LoadError: MethodError: Cannot `convert` an object of type Float64 to an object of type SVector{2, Float64}

This is as if evaluate(metric, x[i], x[j]) returned a Float64 (which it does when I run the test locally), but tried to assign it to an array of SVector{2, Float64}, instead of an array of Float64 (or a compatible type).

Here's where I am lost, because d is defined in src/matrices/distance_matrix.jl:100 as:

d = zeros(eltype(x), length(x), length(x))

When I debug it locally, at this point eltype(x) returns Float64, i.e. d is a matrix of floats, and the test runs fine.
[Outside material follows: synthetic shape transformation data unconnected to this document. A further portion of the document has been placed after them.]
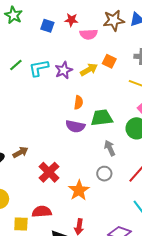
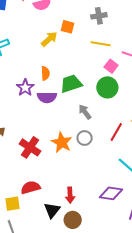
purple star: (64, 70) -> (25, 88), moved
orange star: (79, 190) -> (62, 142), moved

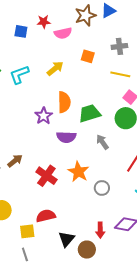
yellow arrow: (49, 39) -> (55, 68), moved
orange semicircle: (45, 73) -> (64, 102), size x1.5
purple semicircle: (47, 97) -> (66, 137), moved
gray circle: (85, 138) -> (102, 188), moved
red arrow: (70, 195) -> (100, 230), moved

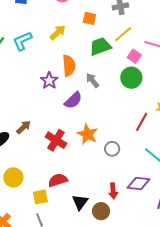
yellow line: (120, 74) -> (123, 34), turned -48
green trapezoid: (90, 113) -> (100, 46), moved
purple semicircle: (66, 137) -> (73, 100), turned -42
gray arrow: (102, 142) -> (92, 80), moved

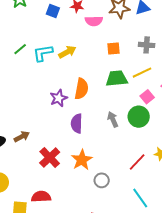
orange square: (89, 18) -> (114, 49), turned -32
yellow arrow: (58, 32) -> (67, 52), moved
gray arrow: (92, 80) -> (113, 119), moved
purple semicircle: (73, 100) -> (77, 123), turned 120

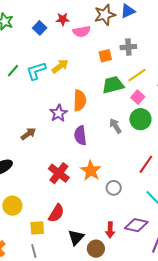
blue square: (53, 11) -> (40, 28), turned 32
gray cross: (147, 45) -> (128, 47), moved
pink square: (147, 97) -> (138, 97), moved
brown arrow: (22, 137) -> (28, 134), moved
red semicircle: (41, 197) -> (56, 213), turned 132

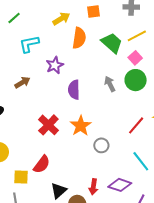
orange square: (105, 56) -> (93, 11), moved
cyan L-shape: (36, 71) -> (29, 44), moved
green trapezoid: (113, 85) -> (112, 43), turned 50
orange semicircle: (80, 100) -> (79, 38), moved

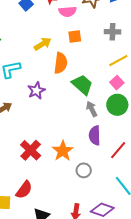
green trapezoid: (112, 43) -> (82, 85), moved
purple semicircle: (74, 90) -> (95, 135), moved

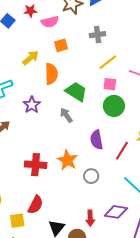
pink square: (117, 83) -> (110, 84), turned -32
gray arrow: (92, 109) -> (66, 115), moved
red cross: (31, 150) -> (36, 165), turned -30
On the other hand, eltype(typeof(x)) returns SVector{2, Float64}. This makes me think that there is some change in the dependencies (which are not updated in my local Manifest, but I didn't dig further) which makes eltype(x) return SVector{2, Float} as well.

@Datseris : are you aware of such a change? If that's the case, maybe that change was considered a bug fix - normally eltype(x) returns the same as eltype(typeof(x)) and that should be "the type of elements generated by iterating a collection", according to the Julia docs, so it was not marked as a major version change, but it actually breaks this code.

@heliosdrm
Copy link
Collaborator Author

Yes, I think I was in the right track. In version 2.4 of StateSpaceSets.jl:

Fixed a critical bug where eltype(ssset) would return the element type of the stored points (e.g., Float64), instead of the type of the points themselves (e.g., SVector{2, Float64}). To be consistent with the Array interface and base Julia the correct return value is the type of the points themselves. Use eltype(eltype(ssset)) to obtain the number type of the points.

But why the last change I attempted to test this doesn't work? In the compat section of Project.toml:

StateSpaceSets = "2.0, 2.1, 2.2, 2.3"

But in the ci report:

[40b095a5] StateSpaceSets v2.4.0

@heliosdrm
Copy link
Collaborator Author

Ok, now the test is passing, but I'm still a bit concerned about the robustness of the fix. The last change is in a method with the signature:

_distancematrix(x::Array_or_SSSet, metric::Metric, ::Val{false})

where Array_or_SSSet is defined as Union{AbstractArray{<:Real}, AbstractStateSpaceSet}.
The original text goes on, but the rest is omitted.